## WHAT YOU ARE ASKED TO DO
Which lines hold the word "cPanel"? Copy each of them from the material.
### ENTRIES SHOWN
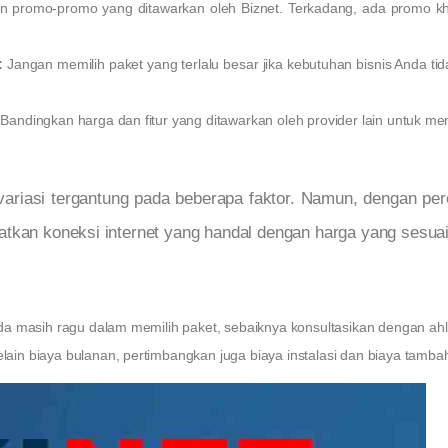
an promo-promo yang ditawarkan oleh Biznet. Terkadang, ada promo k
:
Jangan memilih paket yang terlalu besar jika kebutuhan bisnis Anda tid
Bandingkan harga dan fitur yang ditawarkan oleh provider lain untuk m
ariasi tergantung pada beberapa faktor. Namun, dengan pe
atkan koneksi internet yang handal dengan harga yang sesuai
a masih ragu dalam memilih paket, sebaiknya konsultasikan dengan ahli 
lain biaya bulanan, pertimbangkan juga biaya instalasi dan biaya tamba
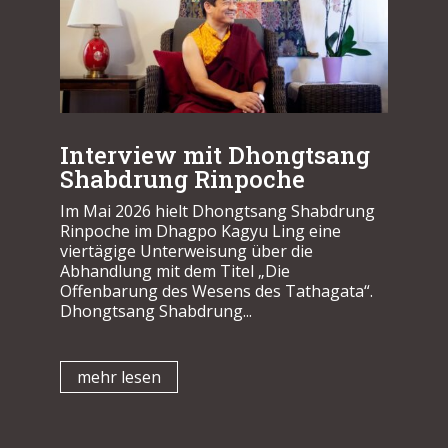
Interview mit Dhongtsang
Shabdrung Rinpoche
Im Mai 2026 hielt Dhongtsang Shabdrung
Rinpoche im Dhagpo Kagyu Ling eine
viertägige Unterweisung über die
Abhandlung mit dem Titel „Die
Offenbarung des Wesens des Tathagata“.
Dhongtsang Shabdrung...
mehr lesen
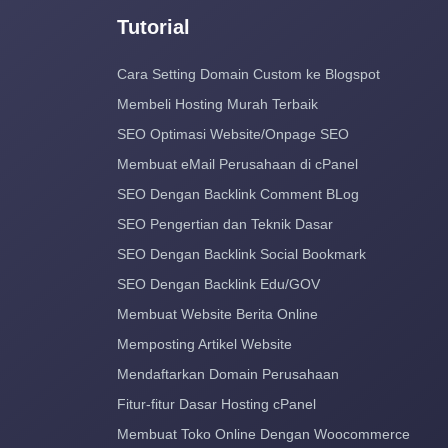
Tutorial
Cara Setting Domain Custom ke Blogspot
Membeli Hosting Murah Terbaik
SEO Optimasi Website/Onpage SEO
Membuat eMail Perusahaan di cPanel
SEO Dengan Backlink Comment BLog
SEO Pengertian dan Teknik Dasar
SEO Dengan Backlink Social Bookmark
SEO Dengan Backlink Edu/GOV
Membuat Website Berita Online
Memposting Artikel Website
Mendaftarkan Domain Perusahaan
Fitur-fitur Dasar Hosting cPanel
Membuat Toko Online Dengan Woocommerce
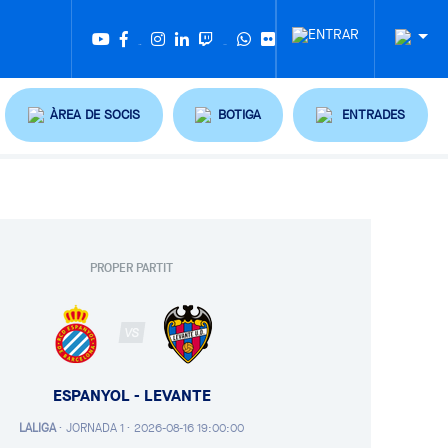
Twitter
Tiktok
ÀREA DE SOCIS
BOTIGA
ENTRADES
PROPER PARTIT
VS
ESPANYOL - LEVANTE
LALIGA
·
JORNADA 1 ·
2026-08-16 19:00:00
######
## SOLUTION TO THE PROBLEM
Membuat eMail Perusahaan di cPanel
Fitur-fitur Dasar Hosting cPanel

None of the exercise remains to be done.